For much of the 1980s Orion did well at the box office. In 1987 the company had the major share of domestic theatrical rentals. It also did well artistically. Krim’s policy of “leave the talent alone” attracted creative filmmakers, one of whom said, “You can sleep nights if you have a deal with Arthur Krim.” Orion’s hits included Oscar winners; Woody Allen movies; critically acclaimed “niche” films, most of which were foreign; and the television series Cagney and Lacey. Overexpansion, excessive debt interest, and a series of expensive flops resulted in chapter eleven bankruptcy in December 1991, despite back-to-back Academy Award winners in 1990 and 1991. In April 1991 Krim assumed the honorary post of founding chairman; thirteen months later he resigned from Orion.
In failing health since undergoing heart surgery in 1993, Krim died in his Manhattan home. His honors included the Presidential Medal of Freedom (1969), the Jean Hersholt Humanitarian Award of the Academy of Motion Picture Arts and Sciences (1975), Columbia College’s Alexander Hamilton Medal (1976), and an honorary doctorate from Columbia University (1982). He is buried in New York City.

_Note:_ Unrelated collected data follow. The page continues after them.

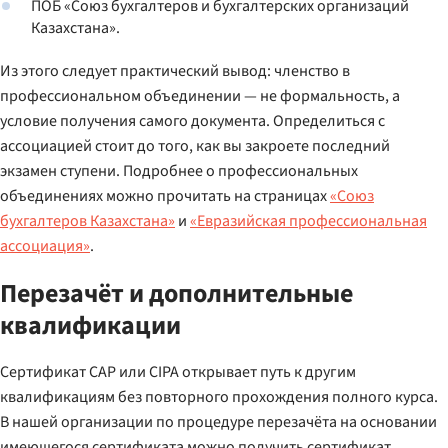
ПОБ «Союз бухгалтеров и бухгалтерских организаций
Казахстана».
Из этого следует практический вывод: членство в
профессиональном объединении — не формальность, а
условие получения самого документа. Определиться с
ассоциацией стоит до того, как вы закроете последний
экзамен ступени. Подробнее о профессиональных
объединениях можно прочитать на страницах
«Союз
бухгалтеров Казахстана»
и
«Евразийская профессиональная
ассоциация»
.
Перезачёт и дополнительные
квалификации
Сертификат CAP или CIPA открывает путь к другим
квалификациям без повторного прохождения полного курса.
В нашей организации по процедуре перезачёта на основании
имеющегося сертификата можно получить сертификат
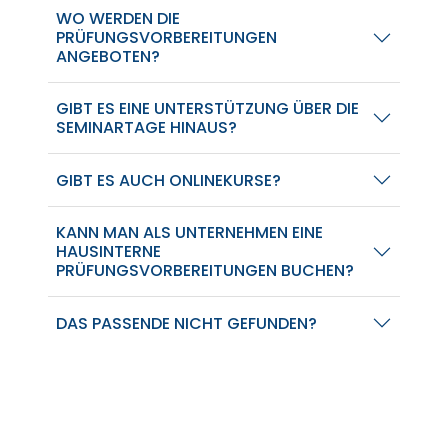
WO WERDEN DIE
PRÜFUNGSVORBEREITUNGEN
ANGEBOTEN?
GIBT ES EINE UNTERSTÜTZUNG ÜBER DIE
SEMINARTAGE HINAUS?
GIBT ES AUCH ONLINEKURSE?
KANN MAN ALS UNTERNEHMEN EINE
HAUSINTERNE
PRÜFUNGSVORBEREITUNGEN BUCHEN?
DAS PASSENDE NICHT GEFUNDEN?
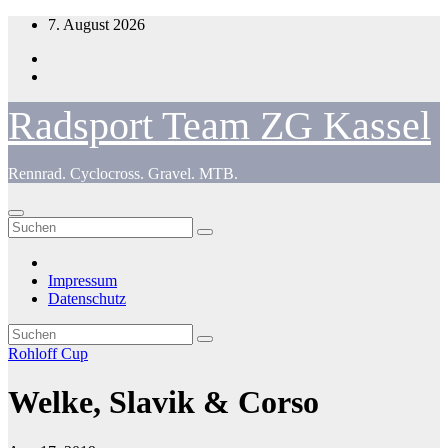
Zum
7. August 2026
Inhalt
springen
Radsport Team ZG Kassel
Rennrad. Cyclocross. Gravel. MTB.
Impressum
Datenschutz
Rohloff Cup
Welke, Slavik & Corso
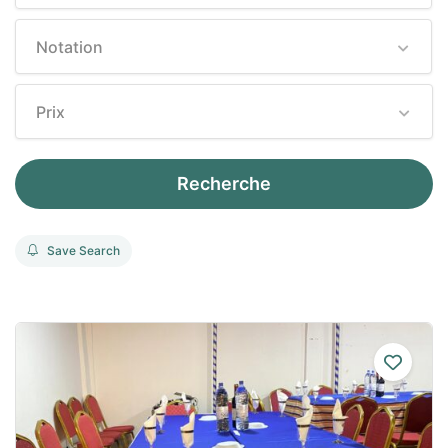
Notation
Prix
Recherche
Save Search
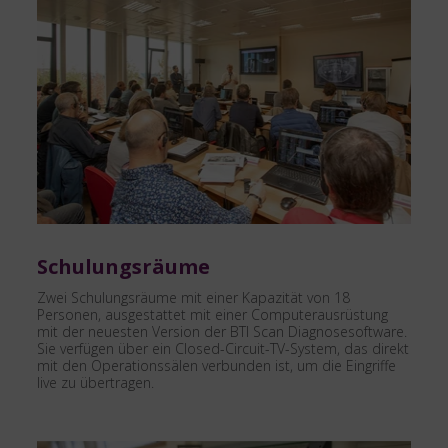
Schulungsräume
Zwei Schulungsräume mit einer Kapazität von 18
Personen, ausgestattet mit einer Computerausrüstung
mit der neuesten Version der BTI Scan Diagnosesoftware.
Sie verfügen über ein Closed-Circuit-TV-System, das direkt
mit den Operationssälen verbunden ist, um die Eingriffe
live zu übertragen.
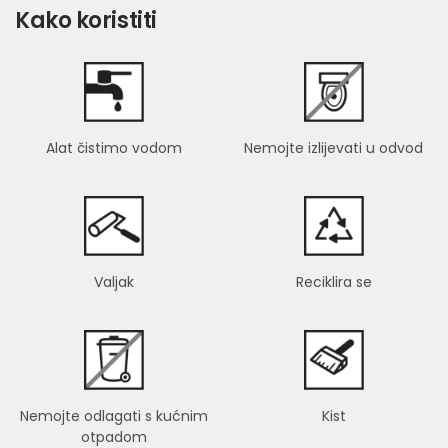
Kako koristiti
Alat čistimo vodom
Nemojte izlijevati u odvod
Valjak
Reciklira se
Nemojte odlagati s kućnim
Kist
otpadom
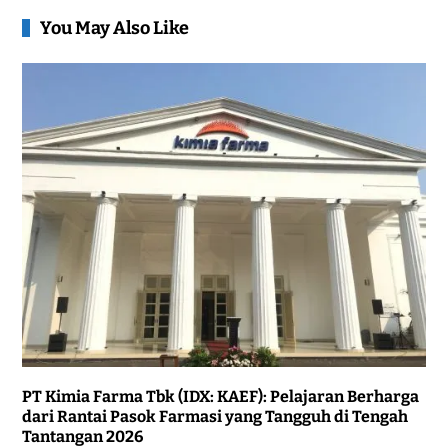
You May Also Like
PT Kimia Farma Tbk (IDX: KAEF): Pelajaran Berharga
dari Rantai Pasok Farmasi yang Tangguh di Tengah
Tantangan 2026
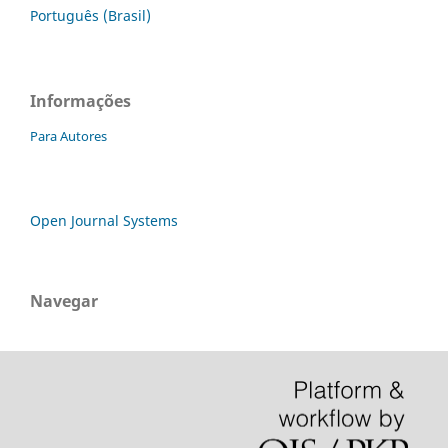
Português (Brasil)
Informações
Para Autores
Open Journal Systems
Navegar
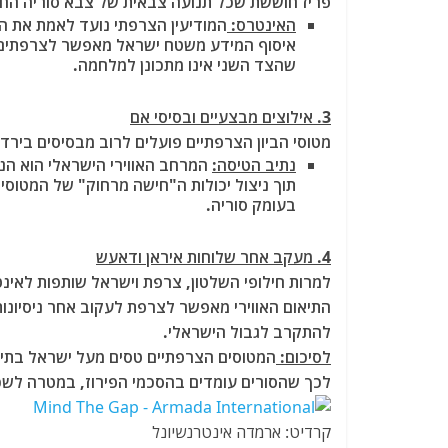
פריז חוששת שכל תנועה צבאית של צבא סוריה הח
האינטרס:
המודיעין הצרפתי נועד לאמת את ה
איסוף המידע משטח ישראל מאפשר לצרפתים "
שהצד השני אינו מתכונן למלחמה.
3. אילוצים מבצעיים ובסיסי אם
מטוסי הביון הצרפתיים פועלים לרוב מבסיסים בירדן 
נתיב הטיסה:
המרחב האווירי הישראלי הוא הנתי
תוך ניצול יכולות ה"חישה מרחוק" של המטוסי
בעומק סוריה.
4. מעקב אחר שלוחות איראן ודאעש
למרות חילופי השלטון, צרפת וישראל שותפות לאינ
התיאום האווירי מאפשר לצרפת לעקוב אחר ניסיונות
להתקרב לגבול הישראלי.
לסיכום:
המטוסים הצרפתיים טסים מעל ישראל בתיא
לכך שהסורים עומדים בהסכמי הפירוז, במטרה לשכנע
קרדיט: ארמדה אינטרנשיונל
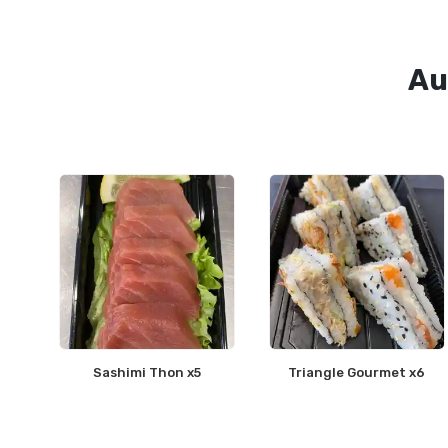
Au
Sashimi Thon x5
Triangle Gourmet x6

A short, stocky man, Krim exuded what one contemporary called a “calculated flexibility.” Some considered him arrogant and autocratic, but overall his peers rated him favorably. At various times Krim was described as “the smartest man ever to work in the movie industry.” Better known within the industry than to the public, he was noted for his discretion. A contemporary said, “You would never know from seeing Arthur Krim the amount of wealth he had or power.” Once Krim and his associates approved a project, a producer worked in an atmosphere of creative autonomy. His management, especially at United Artists, resulted in a new freedom for filmmakers and a restructuring of the industry away from the traditional factory-style studio production.
The United Artists Collection at the Wisconsin Center for Film and Theater Research, State Historical Society of Wisconsin, Madison, houses considerable Krim material. Tino Balio, United Artists: The Company that Changed the Film Industry (1987), is based in part on extensive interviews with Krim. Capsule histories of Orion Pictures are in Jim Hillier, The New Hollywood (1992); Ephraim Katz, The Film Encyclopedia, 3d ed., revised by Fred Klein and Ronald Dean Nolen (1998); and Anthony Slide, The New Historical Dictionary of the American Film Industry (1998). Ronald Brownstein, The Power and the Glitter: The Hollywood-Washington Connection (1990), details Krim’s political career. See also “The Derring-Doers of the Movie Business,” Fortune (May 1958); “United Artists Script Call for Divorce,” Fortune (16 Jan. 1978); and “Personalities: Real-Life Movie Melodrama,” New York Times (22 July 1962). Obituaries are in the New York Times and Los Angeles Times (both 22 Sept. 1994) and Columbia University Record (30 Sept. 1994).